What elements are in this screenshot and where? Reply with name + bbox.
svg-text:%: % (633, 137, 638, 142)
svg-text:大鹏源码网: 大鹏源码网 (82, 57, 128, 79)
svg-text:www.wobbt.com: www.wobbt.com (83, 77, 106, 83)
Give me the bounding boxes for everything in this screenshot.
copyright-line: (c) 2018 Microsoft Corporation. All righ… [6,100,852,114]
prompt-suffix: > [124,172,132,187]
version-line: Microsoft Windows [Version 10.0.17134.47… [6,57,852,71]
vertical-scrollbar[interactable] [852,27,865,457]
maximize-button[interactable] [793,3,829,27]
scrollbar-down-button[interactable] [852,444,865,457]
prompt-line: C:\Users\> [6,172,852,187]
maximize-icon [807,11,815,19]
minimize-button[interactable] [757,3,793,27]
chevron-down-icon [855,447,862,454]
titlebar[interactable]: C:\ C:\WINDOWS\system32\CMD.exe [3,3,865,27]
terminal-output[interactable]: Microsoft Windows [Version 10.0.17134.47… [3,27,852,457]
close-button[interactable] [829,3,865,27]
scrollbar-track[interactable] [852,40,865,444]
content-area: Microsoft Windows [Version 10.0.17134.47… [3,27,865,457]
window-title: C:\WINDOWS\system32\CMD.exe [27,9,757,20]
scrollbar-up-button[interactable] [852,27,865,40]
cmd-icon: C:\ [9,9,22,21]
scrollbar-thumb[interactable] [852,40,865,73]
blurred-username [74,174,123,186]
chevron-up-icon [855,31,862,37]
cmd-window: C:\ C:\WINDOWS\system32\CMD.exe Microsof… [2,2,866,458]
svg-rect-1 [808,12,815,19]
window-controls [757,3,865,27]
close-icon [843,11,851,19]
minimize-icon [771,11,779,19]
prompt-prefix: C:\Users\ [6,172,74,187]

**Work instructions**
Every record above needs to be repeated word for word.

**Exercise answer**
What elements are in this screenshot and where? Reply with name + bbox.
svg-text:%: % (633, 137, 638, 142)
svg-text:大鹏源码网: 大鹏源码网 (82, 57, 128, 79)
svg-text:www.wobbt.com: www.wobbt.com (83, 77, 106, 83)
Give me the bounding boxes for everything in this screenshot.
copyright-line: (c) 2018 Microsoft Corporation. All righ… [6,100,852,114]
prompt-suffix: > [124,172,132,187]
version-line: Microsoft Windows [Version 10.0.17134.47… [6,57,852,71]
vertical-scrollbar[interactable] [852,27,865,457]
maximize-button[interactable] [793,3,829,27]
scrollbar-down-button[interactable] [852,444,865,457]
prompt-line: C:\Users\> [6,172,852,187]
maximize-icon [807,11,815,19]
minimize-button[interactable] [757,3,793,27]
chevron-down-icon [855,447,862,454]
titlebar[interactable]: C:\ C:\WINDOWS\system32\CMD.exe [3,3,865,27]
terminal-output[interactable]: Microsoft Windows [Version 10.0.17134.47… [3,27,852,457]
close-button[interactable] [829,3,865,27]
scrollbar-track[interactable] [852,40,865,444]
content-area: Microsoft Windows [Version 10.0.17134.47… [3,27,865,457]
window-title: C:\WINDOWS\system32\CMD.exe [27,9,757,20]
scrollbar-up-button[interactable] [852,27,865,40]
cmd-icon: C:\ [9,9,22,21]
scrollbar-thumb[interactable] [852,40,865,73]
blurred-username [74,174,123,186]
chevron-up-icon [855,31,862,37]
cmd-window: C:\ C:\WINDOWS\system32\CMD.exe Microsof… [2,2,866,458]
svg-rect-1 [808,12,815,19]
window-controls [757,3,865,27]
close-icon [843,11,851,19]
minimize-icon [771,11,779,19]
prompt-prefix: C:\Users\ [6,172,74,187]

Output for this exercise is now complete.